In December 2022, with no professional team based at the Estadio Pirata Fuente, the Government of Veracruz initiated a major reconstruction project aimed at attracting investors interested in bringing a professional football club to Veracruz. Renovations were completed in May 2025.

The following month, Piratas de Veracruz was officially unveiled with the goal of establishing a new professional team at the refurbished stadium. However, the project was quickly put on hold after Liga de Expansión MX club owners blocked the proposed sale and relocation of either Celaya or Cimarrones.

In April 2026, a renewed effort was made to approve the franchise sale.
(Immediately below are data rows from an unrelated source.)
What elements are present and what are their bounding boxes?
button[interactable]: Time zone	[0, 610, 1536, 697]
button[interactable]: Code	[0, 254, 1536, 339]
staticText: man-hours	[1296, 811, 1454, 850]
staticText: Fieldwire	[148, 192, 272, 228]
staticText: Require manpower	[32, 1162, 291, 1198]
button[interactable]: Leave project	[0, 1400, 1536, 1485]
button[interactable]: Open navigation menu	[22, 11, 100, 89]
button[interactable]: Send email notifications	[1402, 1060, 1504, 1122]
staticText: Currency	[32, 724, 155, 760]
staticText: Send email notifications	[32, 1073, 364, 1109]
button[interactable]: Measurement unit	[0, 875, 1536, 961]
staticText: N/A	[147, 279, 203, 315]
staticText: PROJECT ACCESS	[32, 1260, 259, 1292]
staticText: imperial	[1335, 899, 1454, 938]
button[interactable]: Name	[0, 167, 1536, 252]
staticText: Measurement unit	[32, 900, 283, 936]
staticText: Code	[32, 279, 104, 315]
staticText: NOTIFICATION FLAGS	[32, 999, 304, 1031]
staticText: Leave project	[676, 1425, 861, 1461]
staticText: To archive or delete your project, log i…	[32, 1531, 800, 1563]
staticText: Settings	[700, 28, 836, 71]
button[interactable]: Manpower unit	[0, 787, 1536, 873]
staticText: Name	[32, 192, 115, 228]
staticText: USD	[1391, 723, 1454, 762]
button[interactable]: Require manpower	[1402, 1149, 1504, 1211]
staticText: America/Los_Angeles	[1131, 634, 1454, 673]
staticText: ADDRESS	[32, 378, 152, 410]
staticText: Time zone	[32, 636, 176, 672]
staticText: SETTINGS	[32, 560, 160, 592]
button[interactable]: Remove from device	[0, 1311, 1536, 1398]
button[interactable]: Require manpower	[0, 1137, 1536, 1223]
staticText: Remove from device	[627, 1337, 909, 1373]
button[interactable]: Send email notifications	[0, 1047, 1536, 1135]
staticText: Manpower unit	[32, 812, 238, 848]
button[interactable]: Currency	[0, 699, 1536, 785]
This time, the transaction was authorized, clearing the way for Piratas de Veracruz to compete in Expansión MX beginning with the 2026–27 season. The team received the official name of Piratas Fútbol Club, this to avoid future legal problems with the use of the word Veracruz.

On July 25, 2026, the team played its first official match in the Liga de Expansión, drawing zero goals with Club Jaiba Brava.

== Personnel ==
=== Management ===

| Position | Staff |
|---|---|
| Chairman | René Vives Gómez |
| Director of football | Fernando Fernández |

=== Coaching staff ===

| Position | Staff |
|---|---|
| Manager | MEX Mario García |
| Assistant managers | MEX Carlos Cazarín MEX Pascual Sandoval |
| Goalkeeper coach | MEX Yahir Cisneros |
| Fitness coach | MEX Luis Guillén |
| Physiotherapist | MEX Brayant Licona |
| Team doctor | CHI Cristóbal Flores |

== Players ==
=== Current squad ===

| No. | Pos. | Nation | Player |
|---|---|---|---|
| 1 | GK | MEX | David Sánchez (on loan from Santos Laguna) |
| 2 | DF | MEX | Adrián Mantilla |
| 3 | DF | MEX | Kenneth Jaime |
| 4 | DF | MEX | Ángel López |
| 6 | DF | MEX | Diego Cruz |
| 7 | MF | MEX | Omar Soto |
| 8 | MF | MEX | Brian Figueroa |
| 9 | FW | MEX | Francisco García |
| 10 | MF | MEX | Gabriel López |
| 11 | MF | MEX | Antonio Álvarez |
| 12 | FW | MEX | Ricardo Cuevas |
| 13 | MF | MEX | Diego Sánchez |
| 14 | DF | MEX | Rolando González |
| 15 | DF | MEX | Ramón Palomares |

| No. | Pos. | Nation | Player |
|---|---|---|---|
| 16 | MF | MEX | Christian Fernández |
| 17 | DF | MEX | Eduardo Ochoa |
| 18 | FW | MEX | Antón Enciso |
| 19 | FW | ESP | Ibe Doumbouya |
| 20 | GK | MEX | Humberto Hernández |
| 21 | MF | MEX | Edwin Vargas |
| 22 | DF | MEX | Uziel García |
| 23 | MF | MEX | Jesús Venegas |
| 24 | GK | MEX | Juan Pablo Gómez |
| 25 | MF | LBN | Daniel Lajud |
| 26 | DF | MEX | José Clemente |
| 27 | MF | MEX | Martín Jiménez |
| 28 | MF | MEX | Juan Gamboa |
| 30 | MF | MEX | Roberto Hidalgo |

=== Reserve teams ===
- Piratas Minatitlán
Reserve team that will play in the Liga TDP, the fourth level of the Mexican league system.

- Piratas Sozca
Reserve team that will play in the Liga TDP, the fourth level of the Mexican league system.

- Piratas Poza Rica
Reserve team that will play in the Liga TDP, the fourth level of the Mexican league system.